|
|
|
|
|
by throwaway892238
1480 days ago
|
|
I think this myth exists because Google was (is?) famously obsessed with SWE. But if you actually read the SRE books and look at the actual discipline of SRE ("what's the difference between SWE and SRE?"), SRE is quite blatantly just operations management. The website is a power plant, and the SRE runs the power plant. You don't build parts to run a power plant, you use software (as in manipulate/control/operate) to run it. You act quickly when the numbers go out of line, you write reports and control how much power is going in and out, respond to surges and dips, etc. For whatever reason, Google decided to tell people that the same person who's building the klaxon and the concrete wall and the pipes for the power plant, and the person who's operating the power plant, are one in the same. But that's clearly bunk. Building a part and running a system are completely different disciplines, and anyone who does both will only be half good at both. Humans are shit at multitasking and there's few true polymaths out there. Show me a master programmer and I'll show you an amateur woodworker. I also don't believe software engineering principles will help you reduce operational complexity. If anything, software engineering tends to either make things either inefficient or subtly complicated.

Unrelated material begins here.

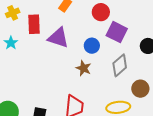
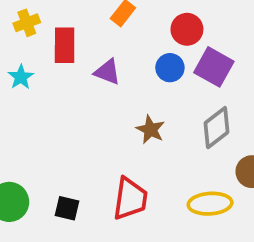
purple triangle: (58, 38) -> (107, 72), size x0.7
blue circle: (92, 46) -> (170, 68), moved

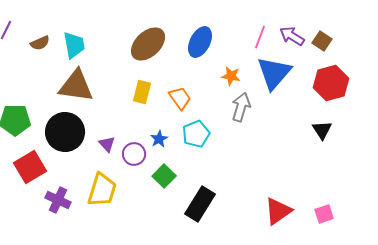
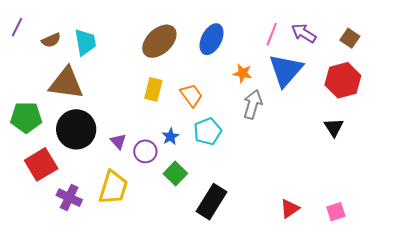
brown square: (322, 41) -> (350, 38), moved
brown triangle: (76, 86) -> (66, 83), moved
red triangle: (278, 211) -> (290, 209), size x0.7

Reducing operational complexity comes from the discipline of operations, which isn't engineering. Non-tech companies have known about these distinctions for like a hundred years. Deming applied scientific rigor and analysis to come up with better practices, but he didn't have to design any widgets to do it. |
|
Depending on the team, SREs can absolutely involved with "building the system", especially the klaxon ;) Examples include designing and implementating metrics used to make make decisions in business logic and or exposed to customers/users, writing routing components like mixers and proxies, developing data pipelines, etc. At Google many SRE teams build and run entire multi-tenant systems with no pure SWEs involved at all.
Healthy SRE teams should be spending 20% of their time on operations. On my team its actually the devs who do most of the operations work. They take the pager during business hours and we route most maintenance tickets to them.